3.6 Onderdeel 1c, dat uitgaat van de veronderstelling dat het Hof de aansprakelijkheid van Geldnet voor de gedragingen van [betrokkene] niet heeft gebaseerd op art. 6:76, maar op art. 6:170 BW, kan bij gebrek aan feitelijke grondslag niet tot cassatie leiden.
3.7 Onderdeel 1d bestrijdt rov. 4.11 waarin het Hof aan zijn voorafgaande overwegingen de conclusie verbindt dat het beroep van Geldnet op overmacht moet worden verworpen en dat de grief tegen de uitleg door de Rechtbank van art. 8:1098 BW onbesproken kan blijven. Uit hetgeen hiervoor is overwogen, vloeit voort dat ook dit onderdeel gegrond is.

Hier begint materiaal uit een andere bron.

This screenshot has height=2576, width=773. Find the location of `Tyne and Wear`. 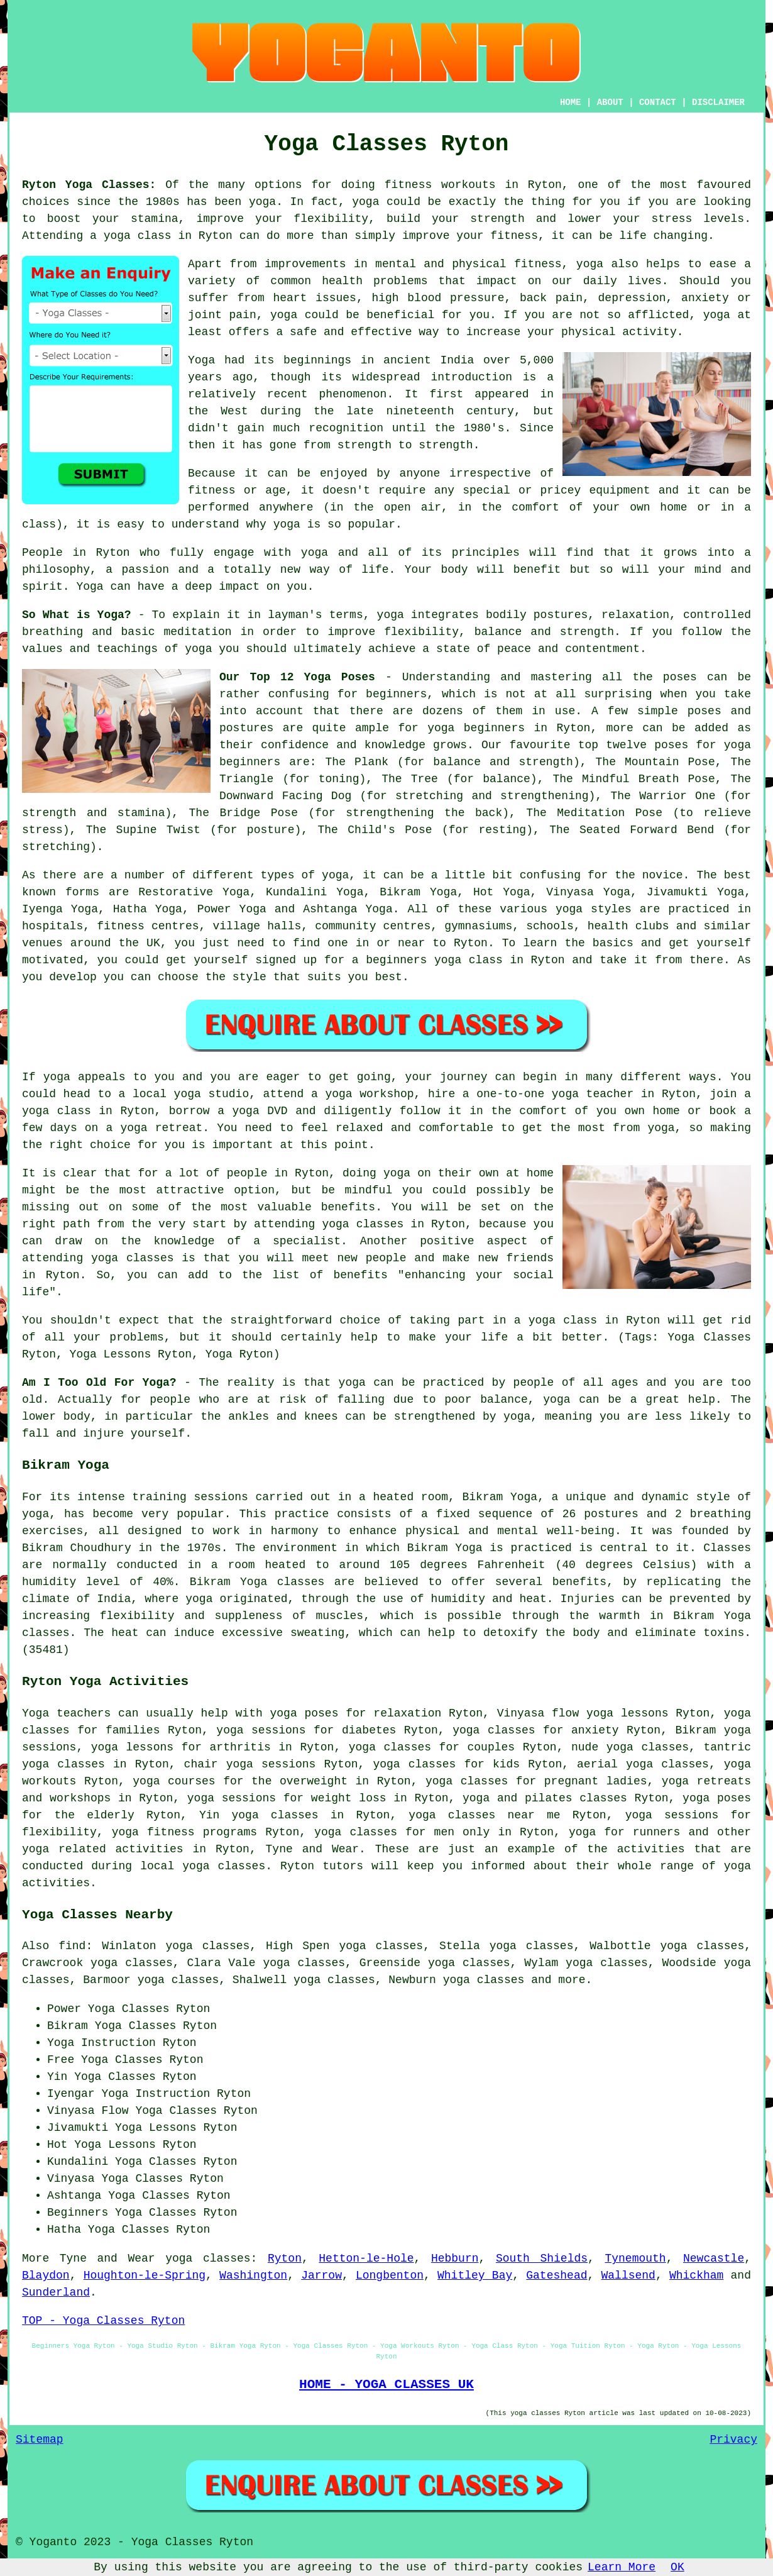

3.8 Onderdeel 2, dat uitsluitend voorwaardelijk is aangevoerd, behoeft geen behandeling.
4. Beslissing
De Hoge Raad:
vernietigt het arrest van het Gerechtshof te Amsterdam van 22 juni 2000;
verwijst het geding ter verdere behandeling en beslissing naar het Gerechtshof te 's-Gravenhage;
veroordeelt Kwantum in de kosten van het geding in cassatie, tot op deze uitspraak aan de zijde van Geldnet begroot op € 354,85 aan verschotten en € 1.590,-- voor salaris.
Dit arrest is gewezen door de vice-president P. Neleman als voorzitter en de raadsheren C.H.M. Jansen, J.B. Fleers, A.G. Pos en O. de Savornin Lohman, en in het openbaar uitgesproken door de raadsheer O. de Savornin Lohman op 14 juni 2002.